Who would have thought that ‘Ole Pendle’ would make it into this my most exclusive of all catergories? Anyone and everyone! My fondness for this particular hill is a badly kept secret…I love this hill even if the ascents up it from Downham and from Barley could at best be described as arduous.

This route takes us the long way round, perhaps not quite as far as the walk described by Jack Keighley as from “The Nick of Pendle”, but a good distance out of the way.

We set off from Barley visitor center and car park and head right then left in order to get onto Cross Lane. After that it’s pretty much a case of ‘stay as you are’ for the next mile or so as we head off to the delightful district / parish of Newchurch in Pendle to witness the quaintly bizarre “Witches Galore”. I would urge anyone visiting to call in at this lovely little esoteric shop – if you don’t want to purchase a witch, goblet, mug with a picture of Pendle Hill imprinted on it then at least buy one of their flapjacks – it will see you through to the end of this nine miles walk!

From here there is an option to carry on sight-seeing and to call in at Saint Mary’s Church in Newchurch in Pendle in order to visit the grave of one of the accused Pendle Witches, Alice Nutter. I’ll take this opportunity to tell you that you won’t find the name of this unfortunate, wrongly accused woman on any gravestone here; but a good clue is to look for a grave with a skull etched upon it – a further tip is to say that it’s very close to the church itself. After spending some time here then it’s off back onto Cross Lane / Spenbrook Road again. Ignore the turn off on the right hand side (Wellhead Road) – that’s the cheat’s route which would cut some distance off the trek but then you’d miss out the Tynedales.
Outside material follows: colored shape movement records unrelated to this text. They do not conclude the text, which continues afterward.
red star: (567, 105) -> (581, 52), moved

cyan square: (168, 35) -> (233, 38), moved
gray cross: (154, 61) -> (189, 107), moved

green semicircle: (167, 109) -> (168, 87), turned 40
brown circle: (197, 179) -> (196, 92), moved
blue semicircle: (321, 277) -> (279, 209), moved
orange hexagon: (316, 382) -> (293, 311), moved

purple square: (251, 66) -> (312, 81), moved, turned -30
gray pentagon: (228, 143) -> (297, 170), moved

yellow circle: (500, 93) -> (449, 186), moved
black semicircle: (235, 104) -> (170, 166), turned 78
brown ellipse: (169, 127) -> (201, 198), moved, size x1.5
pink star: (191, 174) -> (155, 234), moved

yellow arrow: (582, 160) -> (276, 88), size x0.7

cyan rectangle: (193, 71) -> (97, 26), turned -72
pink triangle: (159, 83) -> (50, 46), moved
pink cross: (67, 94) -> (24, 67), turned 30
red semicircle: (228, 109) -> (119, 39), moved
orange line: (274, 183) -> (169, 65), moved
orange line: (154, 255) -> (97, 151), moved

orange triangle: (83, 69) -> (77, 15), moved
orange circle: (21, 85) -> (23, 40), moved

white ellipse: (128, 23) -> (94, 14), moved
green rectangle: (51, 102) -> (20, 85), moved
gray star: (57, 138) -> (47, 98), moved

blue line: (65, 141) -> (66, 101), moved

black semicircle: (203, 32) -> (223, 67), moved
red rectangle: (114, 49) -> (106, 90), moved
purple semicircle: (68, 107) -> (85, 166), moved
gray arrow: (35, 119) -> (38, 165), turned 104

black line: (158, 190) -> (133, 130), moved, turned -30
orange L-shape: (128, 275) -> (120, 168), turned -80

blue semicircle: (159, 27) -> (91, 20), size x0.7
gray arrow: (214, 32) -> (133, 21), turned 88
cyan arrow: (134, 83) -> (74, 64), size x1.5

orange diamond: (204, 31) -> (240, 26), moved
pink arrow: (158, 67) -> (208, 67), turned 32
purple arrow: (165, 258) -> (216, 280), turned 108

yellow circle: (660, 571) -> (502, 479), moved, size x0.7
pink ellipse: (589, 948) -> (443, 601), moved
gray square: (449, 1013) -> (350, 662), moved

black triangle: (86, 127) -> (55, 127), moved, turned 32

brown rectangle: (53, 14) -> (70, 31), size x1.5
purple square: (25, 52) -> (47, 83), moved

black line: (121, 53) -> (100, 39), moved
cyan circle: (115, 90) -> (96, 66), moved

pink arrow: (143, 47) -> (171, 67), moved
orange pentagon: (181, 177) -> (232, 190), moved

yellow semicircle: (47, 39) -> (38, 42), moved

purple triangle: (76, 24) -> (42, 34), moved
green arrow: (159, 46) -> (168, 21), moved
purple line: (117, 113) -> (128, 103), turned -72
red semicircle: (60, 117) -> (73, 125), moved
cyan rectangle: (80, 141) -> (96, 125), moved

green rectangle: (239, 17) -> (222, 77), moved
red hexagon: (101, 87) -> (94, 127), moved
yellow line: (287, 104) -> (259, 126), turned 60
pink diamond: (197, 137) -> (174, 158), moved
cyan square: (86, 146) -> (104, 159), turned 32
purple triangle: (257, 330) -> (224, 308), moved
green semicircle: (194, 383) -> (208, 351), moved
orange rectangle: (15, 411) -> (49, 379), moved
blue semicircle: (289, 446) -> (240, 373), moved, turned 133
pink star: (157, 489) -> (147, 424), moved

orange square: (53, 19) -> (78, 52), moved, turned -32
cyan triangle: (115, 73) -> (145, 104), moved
The safety minded amongst us might want to keep to the right hand side of the road for the best side of a mile and an half as there is no pavement to speak of on the left hand side. Ultimately you will have to cross the quite quiet road as we near Tynedale, Little Tynedale appears first on our right hand side and from there it is a case of taking the next right hand side turning opposite ‘Heights Road’ and onto the ‘Pendle Way’.

We are now heading towards Tynedale Farm and as on this particular track there are just the two residences (both of which named Tynedale something) then it isn’t too hard to locate. Tynedale Cottage is a delightful little characterful building and the farm is an warm contrast to that of the profile staged on the episodes of the once popular Living TV programme: Most Haunted.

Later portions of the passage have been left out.